Against the background of the phenomenon of “big data hubris”, it becomes apparent that especially regulators and brokers take a central role in the context of big data. Regulators create necessary qualitative conditions whereas brokers mainly build expertise in the establishment of effective value chains with big data.

4 Three Theses for the Scientific Assistance and Design of a Disruptive Technology

Following Christensen (1997), it is typical that disruptive innovations pose challenges that cannot be solved directly. The previous discussion shows that big data potentially represents a disruptive technology. Significant shifts are indicated not only from a technical but also from a legal and business perspective while at the same time significant future value creation potentials can be expected. Table  1 summarizes previously considered aspects of big data and evaluates them in terms of postulated properties of disruptive technologies (Christensen 1997).

Table 1 Evaluation of big data as disruptive technology (based on Christensen 1997)

On the one hand, the technological, legal, and economic development around big data offers an opportunity for information systems research, with its interdisciplinary research tradition, to develop valuable knowledge gains for the explanation and prediction of information systems in business and administration. On the other hand, the traditionally distinct focus of information systems research regarding methods of designing innovative information systems opens considerable potential in terms of the relevance of information systems research in business and administration (Brinkkemper 1996).

Our proposition for the methodological and interdisciplinary approach to big data in information systems research comprises the following three theses.

  1. (1)

    Education and training concepts for the effective and responsible use of big data in research and practice

The example of “big data hubris” shows that appropriate training and education concepts are essential for the effective use of big data in research as well as in practice. Independent from big data, the ubiquity of modern information technology generates potentially valuable data sources, which can be used for the acquisition of knowledge in information systems research. The reliable use of modern methods for data analysis (e.g., machine learning, data mining, network analysis) and broad knowledge regarding their frameworks and weaknesses are the prerequisite for the use of big data as an opportunity for conducting research in information systems.

  1. (2)

    Development of modeling tools for integrated analysis and design of business processes in consideration of big data

The example of “big data hubris” shows that by simply linking different data sources, no added value can be realized. Information systems research has a long tradition in developing and testing modeling tools and methods for implementing information systems and business processes.

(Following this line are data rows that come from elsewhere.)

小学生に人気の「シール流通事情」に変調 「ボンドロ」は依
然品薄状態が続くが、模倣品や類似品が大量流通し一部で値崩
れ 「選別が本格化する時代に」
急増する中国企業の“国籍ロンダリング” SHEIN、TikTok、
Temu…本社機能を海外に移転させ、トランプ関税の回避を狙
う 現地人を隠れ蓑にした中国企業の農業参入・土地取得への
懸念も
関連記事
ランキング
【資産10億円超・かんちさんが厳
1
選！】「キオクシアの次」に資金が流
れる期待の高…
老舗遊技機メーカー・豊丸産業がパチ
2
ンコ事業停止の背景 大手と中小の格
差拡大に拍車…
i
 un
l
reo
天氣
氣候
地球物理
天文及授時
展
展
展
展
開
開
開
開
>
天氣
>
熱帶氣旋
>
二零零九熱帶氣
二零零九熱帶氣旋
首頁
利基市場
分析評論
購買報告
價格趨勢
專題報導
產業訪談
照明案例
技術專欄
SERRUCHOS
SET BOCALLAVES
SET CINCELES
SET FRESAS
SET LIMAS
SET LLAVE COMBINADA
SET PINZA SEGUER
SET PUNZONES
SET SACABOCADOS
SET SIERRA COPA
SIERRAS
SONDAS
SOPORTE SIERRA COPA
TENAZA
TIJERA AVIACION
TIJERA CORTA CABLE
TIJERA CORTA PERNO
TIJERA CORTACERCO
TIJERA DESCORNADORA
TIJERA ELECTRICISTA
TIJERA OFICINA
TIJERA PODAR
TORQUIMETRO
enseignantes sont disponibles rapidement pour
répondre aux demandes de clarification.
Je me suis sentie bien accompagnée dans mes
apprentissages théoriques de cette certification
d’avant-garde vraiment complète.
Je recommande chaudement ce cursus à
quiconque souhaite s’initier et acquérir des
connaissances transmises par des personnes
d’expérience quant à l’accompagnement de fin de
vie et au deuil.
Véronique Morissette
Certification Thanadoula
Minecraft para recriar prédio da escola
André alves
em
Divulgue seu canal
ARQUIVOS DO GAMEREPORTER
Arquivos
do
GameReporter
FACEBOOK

For value creation of big data, it is necessary to consider data analysis and the integration and design of business processes. The consideration of interactions between big data as an initiator of new business processes and as a requirement framework for the corresponding data analysis is central to the development of appropriate modeling tools.

  1. (3)

    Development of resilient reference models for the responsible use of big data

As the legal perspective on big data has shown, big data requires newly developed or adapted guidelines regarding the use of data in light of privacy and data security issues. Similarly, new processes for dealing with risks in terms of quality, use, and responsibilities are necessary. Big data will establish itself as a trusted basis for decision-making with the help of corresponding processes. There is, however, a lack of reliable reference models that describe and propose the necessary mechanisms, structures, and processes for introducing and using big data in organizations.

Overall, it should be noted that these three core theses are not related to specific technological developments but are merely based on the assumption that both data with traditional roots and big data will equally play a more important role for the explanation and design of information systems, business processes, and decision-making processes from this point in time onward.